A renewed effort to curb illegal dumping in Lakeland acknowledges that property owners are often victims and seeks their cooperation in cleaning the properties.
A five-prong approach to combatting illegal dumping was presented to city commissioners at a workshop Feb. 28 by Brian Rewis, assistant director of Community and Economic Development.
Commissioners gave a unanimous thumbs-up to proceed with his recommendations.
Rewis told commissioners that much of the dumping is in the northwest quadrant of the city, including the Parker Street and John Cox neighborhoods.
“They are rife with absentee ownership, vacant, unimproved properties, and to a large degree neighborhood resident apathy,” Rewis said. “A lot of the people simply don’t report, don’t call, don’t notice. They’ve got their own lives to worry about, so when these things happen they happen very quickly, and then the person who dumped the stuff is long gone, and then we the neighborhood and the city are left to react to that.”
Rewis discussed the reasons people illegally dump, which include the expense of legal disposal and the opportunities provided by vacant land where people can get in and out undetected after dumping.
The problem is exacerbated by property-owner neglect, which aids the illegal dumping and which could be mitigated by tending to the property.
“We’re not saying property owners aren’t victims,” Rewis said. “They absolutely are. We’re just going to fashion a recommendation that gets to partnering with them to try and combat this problem and incentivize their cooperation with perhaps some mitigation of the penalties that could be prescribed or imposed.”
To more effectively address the problem, Rewis made five recommendations.
• Increased patrol and awareness
• Public engagement and signage
• Physical arrest for those caught dumping
• Continue to cite property owner but dismissed or discounted assessment for first-time offender/victim with completed countermeasures
• Strategic acquisition and redevelopment where appropriate
Rewis emphasized the effort to work with property owners who didn’t do the dumping but are still responsible for what’s on the property by asking them to trim trees and mow lawns.
“If you help us by making your property less attractive to that dumper, we will in turn recommend relieving you of that assessment, based on their history,” Rewis said. “We are absolutely sympathetic to that property owner victim.”
Commissioner Stephanie Madden suggested a reward for neighbors who catch a dumper in the act.
Commissioner Phillip Walker recounted a property full of spare tires that had been cleaned up and returned to its problematic state because it was wooded.
He also mentioned a case where someone had dumped rotting meat on a city street. “Some business just dumped meat and it sat there for several days, and it was awful,” he said. “They need to be charged, dumping their meat on the street.”
Commissioner Sara McCarley inquired about a “Keep Lakeland Beautiful” campaign, if one exists, and Commissioner Scott Franklin asked if the city has scheduled clean ups, referring to when his Rotary Club would clean a couple of times a year on Bartow Highway, which he said hasn’t been done in years.

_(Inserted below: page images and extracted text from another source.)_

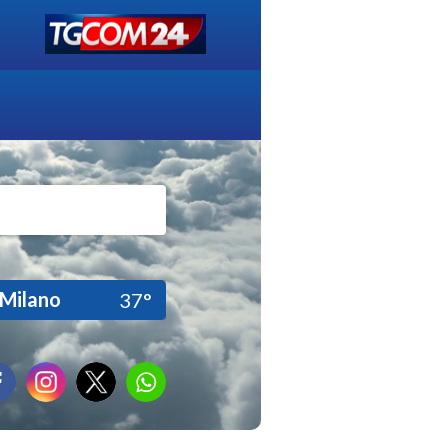
Milano
37°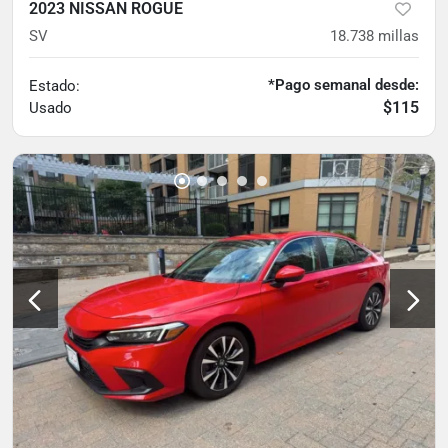
2023 NISSAN ROGUE
SV
18.738
millas
*Pago semanal desde:
Estado:
$115
Usado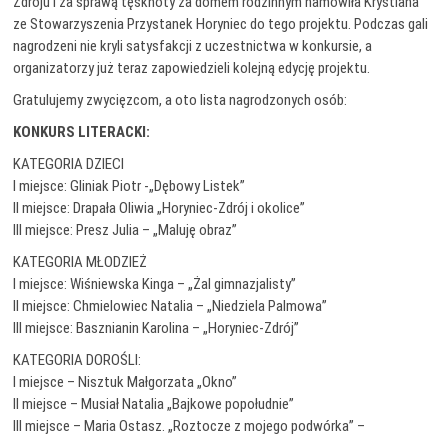
Zdroju i za sprawą tęsknoty za domem rodzinnym namówiła Krystiana
ze Stowarzyszenia Przystanek Horyniec do tego projektu. Podczas gali
nagrodzeni nie kryli satysfakcji z uczestnictwa w konkursie, a
organizatorzy już teraz zapowiedzieli kolejną edycję projektu.
Gratulujemy zwycięzcom, a oto lista nagrodzonych osób:
KONKURS LITERACKI:
KATEGORIA DZIECI
I miejsce: Gliniak Piotr -„Dębowy Listek”
II miejsce: Drapała Oliwia „Horyniec-Zdrój i okolice”
III miejsce: Presz Julia – „Maluję obraz”
KATEGORIA MŁODZIEŻ
I miejsce: Wiśniewska Kinga – „Żal gimnazjalisty”
II miejsce: Chmielowiec Natalia – „Niedziela Palmowa”
III miejsce: Basznianin Karolina – „Horyniec-Zdrój”
KATEGORIA DOROŚLI:
I miejsce – Nisztuk Małgorzata „Okno”
II miejsce – Musiał Natalia „Bajkowe popołudnie”
III miejsce – Maria Ostasz. „Roztocze z mojego podwórka” –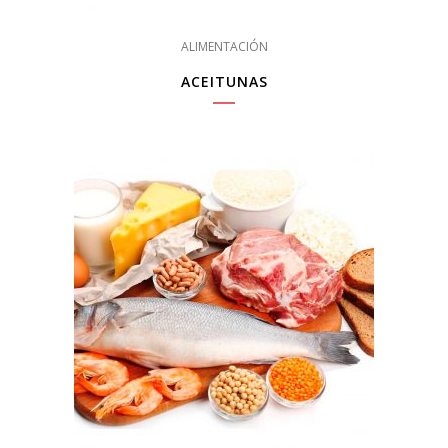
ALIMENTACIÓN
ACEITUNAS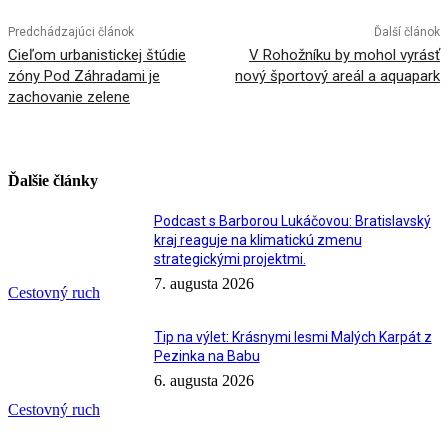
Predchádzajúci článok
Ďalší článok
Cieľom urbanistickej štúdie
V Rohožníku by mohol vyrásť
zóny Pod Záhradami je
nový športový areál a aquapark
zachovanie zelene
Ďalšie články
Podcast s Barborou Lukáčovou: Bratislavský
kraj reaguje na klimatickú zmenu
strategickými projektmi.
7. augusta 2026
Cestovný ruch
Tip na výlet: Krásnymi lesmi Malých Karpát z
Pezinka na Babu
6. augusta 2026
Cestovný ruch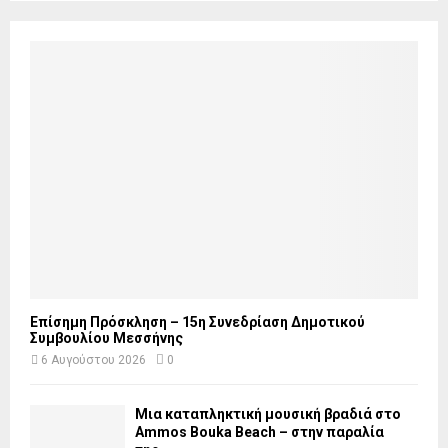
Επίσημη Πρόσκληση – 15η Συνεδρίαση Δημοτικού
Συμβουλίου Μεσσήνης
6 Αυγούστου 2026
0
Μια καταπληκτική μουσική βραδιά στο
Ammos Bouka Beach – στην παραλία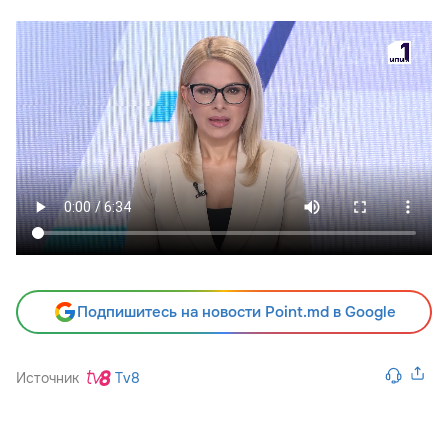
Подпишитесь на новости Point.md в Google
Источник
Tv8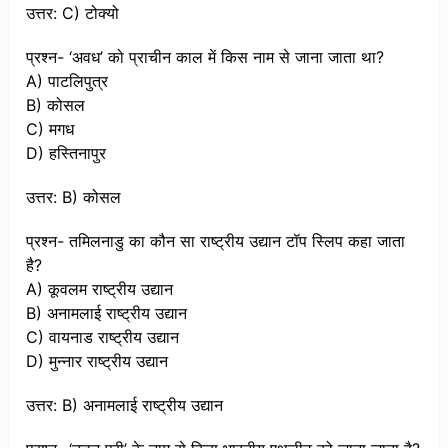
उत्तर: C) टोक्यो
प्रश्न- ‘अवध’ को प्राचीन काल में किस नाम से जाना जाता था?
A) पाटलिपुत्र
B) कोसल
C) मगध
D) हस्तिनापुर
उत्तर: B) कोसल
प्रश्न- तमिलनाडु का कौन सा राष्ट्रीय उद्यान टॉप स्लिप कहा जाता
है?
A) कूवलम राष्ट्रीय उद्यान
B) अनामलाई राष्ट्रीय उद्यान
C) वायनाड राष्ट्रीय उद्यान
D) मुन्नार राष्ट्रीय उद्यान
उत्तर: B) अनामलाई राष्ट्रीय उद्यान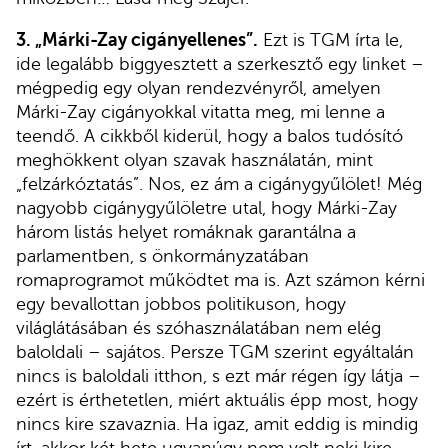
3. „Márki-Zay cigányellenes”.
Ezt is TGM írta le,
ide legalább biggyesztett a szerkesztő egy linket –
mégpedig egy olyan rendezvényről, amelyen
Márki-Zay cigányokkal vitatta meg, mi lenne a
teendő. A cikkből kiderül, hogy a balos tudósító
meghökkent olyan szavak használatán, mint
„felzárkóztatás”. Nos, ez ám a cigánygyűlölet! Még
nagyobb cigánygyűlöletre utal, hogy Márki-Zay
három listás helyet romáknak garantálna a
parlamentben, s önkormányzatában
romaprogramot működtet ma is. Azt számon kérni
egy bevallottan jobbos politikuson, hogy
világlátásában és szóhasználatában nem elég
baloldali – sajátos. Persze TGM szerint egyáltalán
nincs is baloldali itthon, s ezt már régen így látja –
ezért is érthetetlen, miért aktuális épp most, hogy
nincs kire szavaznia. Ha igaz, amit eddig is mindig
írt, akkor két hete ugyanúgy nem volt neki kire.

“We’ve never not promoted doing that,” Rewis said. “It’s probably not as dramatic as unilaterally decided they’re not going to do it anymore. Somebody leaves or moves and it just starts to lose steam. I suspect that’s what happened with Keep Lakeland Beautiful over all these years. Those were most passionate and committed to the effort have moved on or retired, and it just kind of fizzled.”
Rewis stressed that all of the recommended steps interplay with each other.
“Collectively, we think we can make a difference inside our city with this and balance the needs of the neighborhood and property-owner victim and hopefully catch a few illegal dumpers in the process,” Rewis said.